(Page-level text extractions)
----

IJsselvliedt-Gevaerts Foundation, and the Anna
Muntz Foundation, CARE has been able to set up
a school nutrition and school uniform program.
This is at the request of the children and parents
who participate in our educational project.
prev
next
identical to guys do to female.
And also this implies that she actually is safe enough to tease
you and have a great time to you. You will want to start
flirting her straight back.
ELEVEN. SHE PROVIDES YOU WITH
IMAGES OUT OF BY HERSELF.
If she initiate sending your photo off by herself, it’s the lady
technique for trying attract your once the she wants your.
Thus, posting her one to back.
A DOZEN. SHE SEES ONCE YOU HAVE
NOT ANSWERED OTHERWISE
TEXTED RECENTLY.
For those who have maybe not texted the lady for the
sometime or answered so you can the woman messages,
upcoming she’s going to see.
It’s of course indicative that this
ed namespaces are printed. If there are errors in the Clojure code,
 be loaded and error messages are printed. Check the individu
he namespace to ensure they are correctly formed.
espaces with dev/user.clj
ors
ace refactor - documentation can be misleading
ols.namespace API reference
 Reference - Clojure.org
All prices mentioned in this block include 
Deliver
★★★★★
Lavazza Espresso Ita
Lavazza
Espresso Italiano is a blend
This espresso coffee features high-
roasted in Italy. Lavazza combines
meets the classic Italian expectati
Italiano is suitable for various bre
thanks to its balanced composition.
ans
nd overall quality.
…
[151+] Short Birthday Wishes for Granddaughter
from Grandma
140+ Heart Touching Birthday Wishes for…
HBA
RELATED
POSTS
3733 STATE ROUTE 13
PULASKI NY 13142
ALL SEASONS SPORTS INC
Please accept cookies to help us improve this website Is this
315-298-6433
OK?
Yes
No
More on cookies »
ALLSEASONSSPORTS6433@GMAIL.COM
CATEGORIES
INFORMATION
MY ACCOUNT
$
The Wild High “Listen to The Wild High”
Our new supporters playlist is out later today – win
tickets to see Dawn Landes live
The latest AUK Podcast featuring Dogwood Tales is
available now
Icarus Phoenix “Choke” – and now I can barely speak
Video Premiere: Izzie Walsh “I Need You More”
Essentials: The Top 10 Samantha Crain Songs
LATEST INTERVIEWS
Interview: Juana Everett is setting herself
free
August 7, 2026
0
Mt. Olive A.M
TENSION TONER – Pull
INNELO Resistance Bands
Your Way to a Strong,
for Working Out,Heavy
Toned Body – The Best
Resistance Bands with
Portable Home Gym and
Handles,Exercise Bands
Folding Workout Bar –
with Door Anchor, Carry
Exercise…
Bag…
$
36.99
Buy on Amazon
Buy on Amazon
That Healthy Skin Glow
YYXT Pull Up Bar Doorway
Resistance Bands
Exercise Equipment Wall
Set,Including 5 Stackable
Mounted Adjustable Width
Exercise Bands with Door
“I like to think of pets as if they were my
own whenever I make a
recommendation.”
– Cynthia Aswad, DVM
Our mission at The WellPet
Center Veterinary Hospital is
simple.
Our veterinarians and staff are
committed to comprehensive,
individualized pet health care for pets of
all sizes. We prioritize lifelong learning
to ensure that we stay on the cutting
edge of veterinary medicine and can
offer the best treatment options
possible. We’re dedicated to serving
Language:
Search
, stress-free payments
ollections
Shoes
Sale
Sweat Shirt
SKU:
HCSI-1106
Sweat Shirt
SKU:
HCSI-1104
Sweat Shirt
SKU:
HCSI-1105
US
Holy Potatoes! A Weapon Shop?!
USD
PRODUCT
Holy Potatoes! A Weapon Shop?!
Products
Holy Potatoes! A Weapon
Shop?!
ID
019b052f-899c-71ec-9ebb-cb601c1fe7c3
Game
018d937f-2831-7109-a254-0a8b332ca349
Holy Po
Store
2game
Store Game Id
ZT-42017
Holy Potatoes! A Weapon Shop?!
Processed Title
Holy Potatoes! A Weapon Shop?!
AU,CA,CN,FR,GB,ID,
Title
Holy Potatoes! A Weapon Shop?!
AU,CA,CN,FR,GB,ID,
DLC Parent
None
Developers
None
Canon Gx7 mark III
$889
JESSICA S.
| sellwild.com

----

_Exercise brief_
What you need to do is retype all the entries exactly as written.

_Answer to this exercise_
IJsselvliedt-Gevaerts Foundation, and the Anna
Muntz Foundation, CARE has been able to set up
a school nutrition and school uniform program.
This is at the request of the children and parents
who participate in our educational project.
prev
next
identical to guys do to female.
And also this implies that she actually is safe enough to tease
you and have a great time to you. You will want to start
flirting her straight back.
ELEVEN. SHE PROVIDES YOU WITH
IMAGES OUT OF BY HERSELF.
If she initiate sending your photo off by herself, it’s the lady
technique for trying attract your once the she wants your.
Thus, posting her one to back.
A DOZEN. SHE SEES ONCE YOU HAVE
NOT ANSWERED OTHERWISE
TEXTED RECENTLY.
For those who have maybe not texted the lady for the
sometime or answered so you can the woman messages,
upcoming she’s going to see.
It’s of course indicative that this
ed namespaces are printed. If there are errors in the Clojure code,
 be loaded and error messages are printed. Check the individu
he namespace to ensure they are correctly formed.
espaces with dev/user.clj
ors
ace refactor - documentation can be misleading
ols.namespace API reference
 Reference - Clojure.org
All prices mentioned in this block include 
Deliver
★★★★★
Lavazza Espresso Ita
Lavazza
Espresso Italiano is a blend
This espresso coffee features high-
roasted in Italy. Lavazza combines
meets the classic Italian expectati
Italiano is suitable for various bre
thanks to its balanced composition.
ans
nd overall quality.
…
[151+] Short Birthday Wishes for Granddaughter
from Grandma
140+ Heart Touching Birthday Wishes for…
HBA
RELATED
POSTS
3733 STATE ROUTE 13
PULASKI NY 13142
ALL SEASONS SPORTS INC
Please accept cookies to help us improve this website Is this
315-298-6433
OK?
Yes
No
More on cookies »
ALLSEASONSSPORTS6433@GMAIL.COM
CATEGORIES
INFORMATION
MY ACCOUNT
$
The Wild High “Listen to The Wild High”
Our new supporters playlist is out later today – win
tickets to see Dawn Landes live
The latest AUK Podcast featuring Dogwood Tales is
available now
Icarus Phoenix “Choke” – and now I can barely speak
Video Premiere: Izzie Walsh “I Need You More”
Essentials: The Top 10 Samantha Crain Songs
LATEST INTERVIEWS
Interview: Juana Everett is setting herself
free
August 7, 2026
0
Mt. Olive A.M
TENSION TONER – Pull
INNELO Resistance Bands
Your Way to a Strong,
for Working Out,Heavy
Toned Body – The Best
Resistance Bands with
Portable Home Gym and
Handles,Exercise Bands
Folding Workout Bar –
with Door Anchor, Carry
Exercise…
Bag…
$
36.99
Buy on Amazon
Buy on Amazon
That Healthy Skin Glow
YYXT Pull Up Bar Doorway
Resistance Bands
Exercise Equipment Wall
Set,Including 5 Stackable
Mounted Adjustable Width
Exercise Bands with Door
“I like to think of pets as if they were my
own whenever I make a
recommendation.”
– Cynthia Aswad, DVM
Our mission at The WellPet
Center Veterinary Hospital is
simple.
Our veterinarians and staff are
committed to comprehensive,
individualized pet health care for pets of
all sizes. We prioritize lifelong learning
to ensure that we stay on the cutting
edge of veterinary medicine and can
offer the best treatment options
possible. We’re dedicated to serving
Language:
Search
, stress-free payments
ollections
Shoes
Sale
Sweat Shirt
SKU:
HCSI-1106
Sweat Shirt
SKU:
HCSI-1104
Sweat Shirt
SKU:
HCSI-1105
US
Holy Potatoes! A Weapon Shop?!
USD
PRODUCT
Holy Potatoes! A Weapon Shop?!
Products
Holy Potatoes! A Weapon
Shop?!
ID
019b052f-899c-71ec-9ebb-cb601c1fe7c3
Game
018d937f-2831-7109-a254-0a8b332ca349
Holy Po
Store
2game
Store Game Id
ZT-42017
Holy Potatoes! A Weapon Shop?!
Processed Title
Holy Potatoes! A Weapon Shop?!
AU,CA,CN,FR,GB,ID,
Title
Holy Potatoes! A Weapon Shop?!
AU,CA,CN,FR,GB,ID,
DLC Parent
None
Developers
None
Canon Gx7 mark III
$889
JESSICA S.
| sellwild.com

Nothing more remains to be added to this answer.